I was wondering if someone could help me out with proving the fact that the complex projective line is homeomorphic to the 2-sphere.
I've defined the complex projective line $\mathbb{CP}^1 = (\mathbb{C}^2 \backslash \textbf{0}) \backslash \sim $, where $\sim$ is the equivalence relation such that $(u,v) \sim (z,w) \iff (u,v) = (\lambda z, \lambda w)$ for some $\lambda \in \mathbb{C}$. Hence it has the quotient topology induced by the natural projection. My attempts have included realising that $\mathbb{CP}^1 = \{[z:1] : z \in \mathbb{C} \} \cup [1:0]$, i.e. effectively the Riemann sphere (a copy of $\mathbb{C}$ plus an extra point), and of course the Riemann sphere is homeomorphic to the 2-sphere via stereographic projection, but I'm having trouble rigorously showing all of these homeomorphisms. I know that if I can find a map that is a continuous bijection and is also open or closed, then it is a homeomorphism, but proving each of these statements is what I'm having trouble with. Particularly the open/closed part I think.

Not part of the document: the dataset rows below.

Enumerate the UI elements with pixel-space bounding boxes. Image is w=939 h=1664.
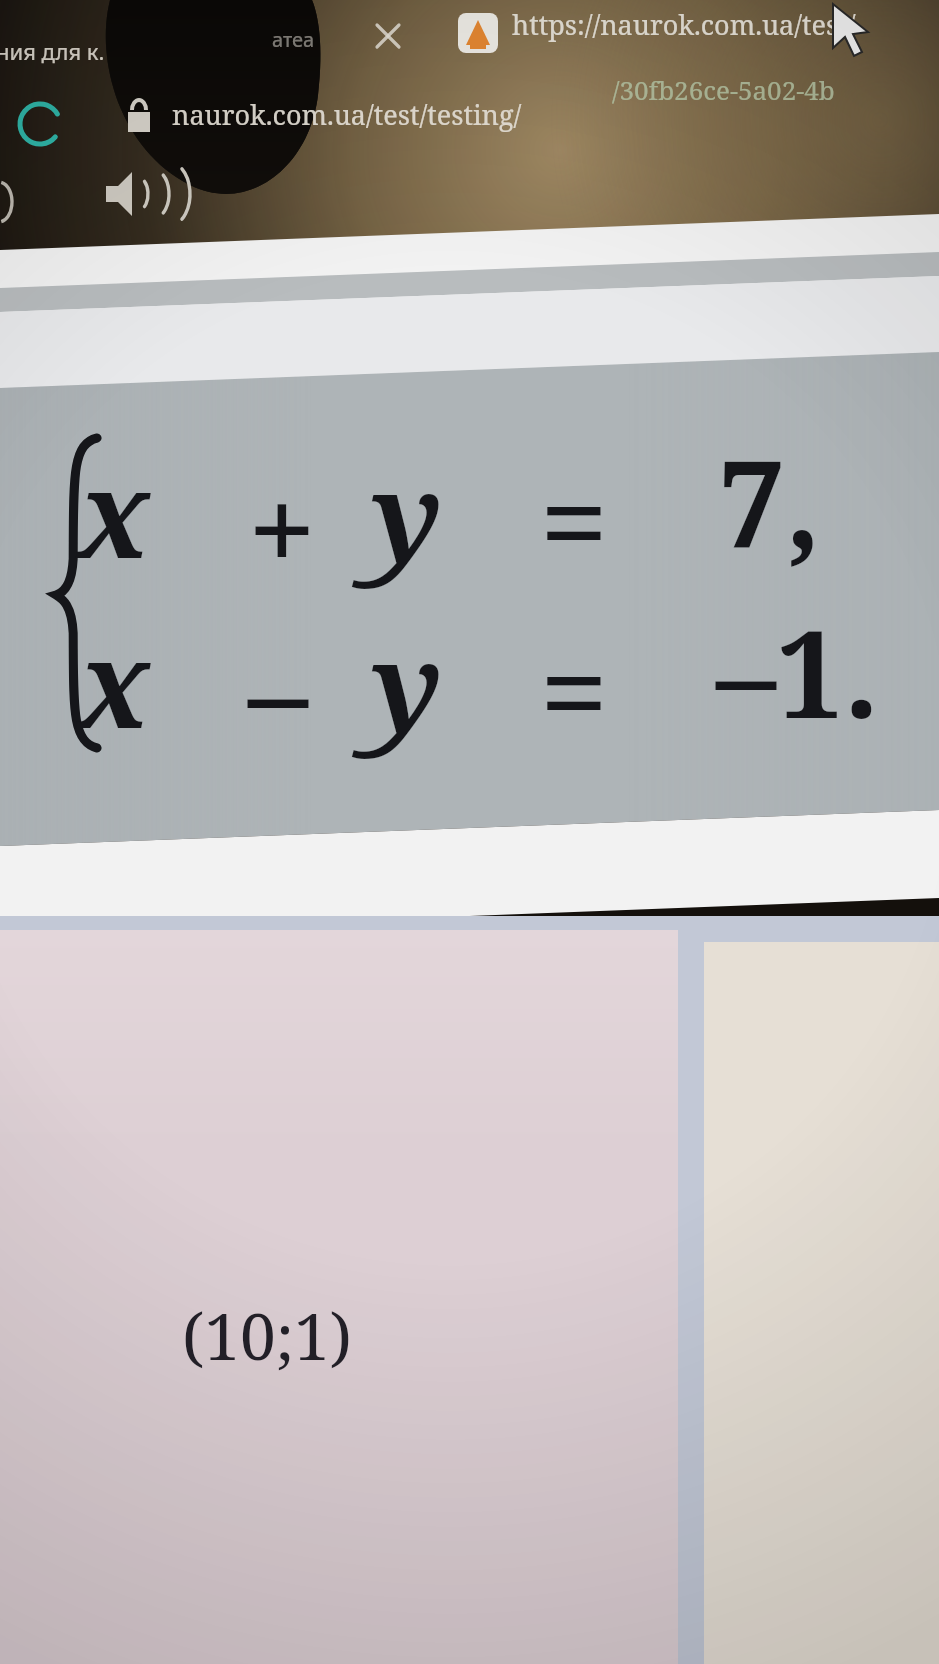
button[interactable]: Browser address bar bbox=[0, 0, 939, 120]
button[interactable]: Photo of a browser showing a maths test bbox=[0, 0, 939, 1664]
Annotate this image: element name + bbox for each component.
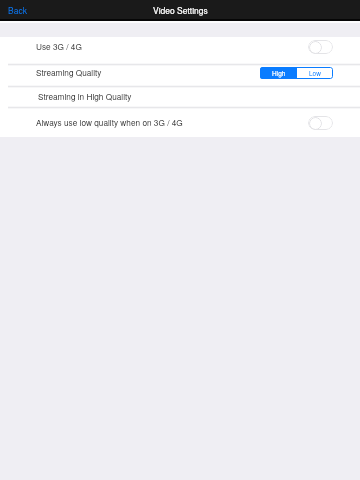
button[interactable]: Streaming Quality — [0, 64, 360, 86]
staticText: Streaming Quality — [36, 67, 102, 79]
staticText: Back — [8, 4, 27, 16]
button[interactable]: Back — [0, 0, 37, 20]
staticText: Streaming in High Quality — [38, 91, 132, 103]
button[interactable]: Use 3G / 4G — [0, 37, 360, 64]
button[interactable]: Use 3G / 4G — [308, 40, 333, 54]
staticText: Low — [309, 69, 321, 78]
button[interactable]: Always use low quality when on 3G / 4G — [308, 116, 333, 130]
button[interactable]: Always use low quality when on 3G / 4G — [0, 107, 360, 137]
staticText: Always use low quality when on 3G / 4G — [36, 117, 183, 129]
button[interactable]: Streaming in High Quality — [0, 86, 360, 107]
staticText: Video Settings — [153, 4, 208, 16]
button[interactable]: High — [260, 67, 297, 79]
button[interactable]: Low — [297, 67, 333, 79]
staticText: Use 3G / 4G — [36, 41, 82, 53]
staticText: High — [272, 69, 286, 78]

If anyone could help me out I would greatly appreciate it!
Thanks.
As you suggest, a homeomorphism $S^2=\{(x,y,w)\in\mathbb{R}^3 \colon x ^2+ y ^2+ w ^2=1\} \rightarrow \mathbb{CP}^1$ can be constructed in quite a natural manner by factoring through the extended complex plane $\bar{\mathbb{C}}=\mathbb{C}\cup\{\infty\}$, i.e. the one-point compactification of $\mathbb{C}$. Namely, there are rather natural homeomorphisms $S^2\rightarrow \bar{\mathbb{C}}$ and $\bar{\mathbb{C}}\rightarrow \mathbb{CP}^1$. Composing them yields a homeomorphism $S^2 \rightarrow \mathbb{CP}^1$.

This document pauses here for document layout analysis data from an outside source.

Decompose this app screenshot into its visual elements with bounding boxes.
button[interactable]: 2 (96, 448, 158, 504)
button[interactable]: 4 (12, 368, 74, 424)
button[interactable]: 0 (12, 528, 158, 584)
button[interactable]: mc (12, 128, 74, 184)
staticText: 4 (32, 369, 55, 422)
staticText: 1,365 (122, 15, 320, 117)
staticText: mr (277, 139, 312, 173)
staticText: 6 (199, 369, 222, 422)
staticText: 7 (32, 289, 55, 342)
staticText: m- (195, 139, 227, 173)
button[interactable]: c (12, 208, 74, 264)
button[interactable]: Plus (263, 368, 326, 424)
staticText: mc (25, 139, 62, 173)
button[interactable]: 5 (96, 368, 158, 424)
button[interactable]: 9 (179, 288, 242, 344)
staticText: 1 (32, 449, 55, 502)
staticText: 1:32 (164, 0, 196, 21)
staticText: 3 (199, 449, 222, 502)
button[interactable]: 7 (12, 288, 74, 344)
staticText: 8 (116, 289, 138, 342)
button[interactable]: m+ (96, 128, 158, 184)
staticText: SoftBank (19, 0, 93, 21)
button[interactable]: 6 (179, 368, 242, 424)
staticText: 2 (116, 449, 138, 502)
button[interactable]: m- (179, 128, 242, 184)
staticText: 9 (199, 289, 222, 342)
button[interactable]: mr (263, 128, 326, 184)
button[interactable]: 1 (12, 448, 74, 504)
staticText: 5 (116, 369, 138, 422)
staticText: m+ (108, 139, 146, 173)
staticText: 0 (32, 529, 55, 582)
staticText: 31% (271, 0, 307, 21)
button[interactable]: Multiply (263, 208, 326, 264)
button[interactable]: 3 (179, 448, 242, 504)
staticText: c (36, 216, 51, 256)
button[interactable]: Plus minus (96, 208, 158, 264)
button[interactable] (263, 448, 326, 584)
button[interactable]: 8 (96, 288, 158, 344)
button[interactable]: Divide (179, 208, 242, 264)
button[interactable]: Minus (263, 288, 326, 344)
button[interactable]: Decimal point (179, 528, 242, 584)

On the one hand, the conjugated stereographic projection, say of the south pole $(0,0,-1)$, extends to a map $$\phi: S^2\rightarrow \bar{\mathbb{C}}; \ (x,y,w)\mapsto \begin{cases}\frac{x}{1+w}-i\frac{y}{1+w} & w\neq-1\\ \infty & w=-1.\end{cases}$$ We could also have used the non-conjugated stereographic projection, but out of habit I chose the conjugated one.*
On the other hand, there is the inverse of a kind of "extended division operator" which Paul Sinclair mentions in the comments: $$\psi\colon \bar{\mathbb{C}} \rightarrow \mathbb{CP}^1;\ z\mapsto \begin{cases}[z:1] & z\neq \infty\\ [1:0]& z=\infty.\end{cases}$$ Composing $\phi$ and $\psi$, yields a map $$f\colon S^2\rightarrow \mathbb{CP}^1; \ (x,y,w)\mapsto \begin{cases}[\frac{x}{1+w}-i\frac{y}{1+w}:1] & w\neq-1\\ [1:0] &w=-1. \end{cases}$$
To check that $f$ defines a homeomorphism, consider the function $$g\colon \mathbb{CP}^1 \rightarrow S^2; \ [z:w]\mapsto \frac{1}{\vert w \vert^2+\vert z\vert^2}(2\operatorname{Re}(w\bar{z}),2\operatorname{Im}(w\bar{z}),\vert w\vert^2-\vert z \vert^2).$$ Verify that $g$ is well-defined and that it is the two-sided inverse of $f$. (How do you come up with the map $g$? By composing the inverses of $\phi$ and $\psi$.)
By the universal property of the quotient topology, the map $g$ is continuous if and only if the composition $g\circ q\colon \mathbb{R}^4\setminus\{0\}\cong \mathbb{C}^2\setminus\{(0,0)\}\rightarrow S^2\subseteq\mathbb{R}^3$ is continuous. Here, $q$ denotes the canonical quotient map $\mathbb{C}^2\setminus\{(0,0)\}\rightarrow \mathbb{CP}^1$. Since each component function of $g\circ q$ is the product and sum of continuous maps, the composition $g\circ q$ is continuous. Hence, the canonical projection $q$ is continuous.
Next, recall the following result from topology:
So far, we have shown that the map $g$ is a continuous bijection. Additionally, the complex projective line $\mathbb{CP}^1$ is compact. Namely, it is the image of the three-sphere in $\mathbb{C}^2$ under the continuous quotient map $q$. The two-sphere is Hausdorff (heck, it's even a manifold). The quoted result now implies that $g$ is a homeomorphism.
* If one wants the two-sphere to form a Riemann surface, where one is chart given by the usual stereographic projection from the north pole, one has to choose the conjugated, instead of the-non-conjugated, stereographic projection from the south pole for the second chart. This is because the two stereographic projections are not holomorphically compatible.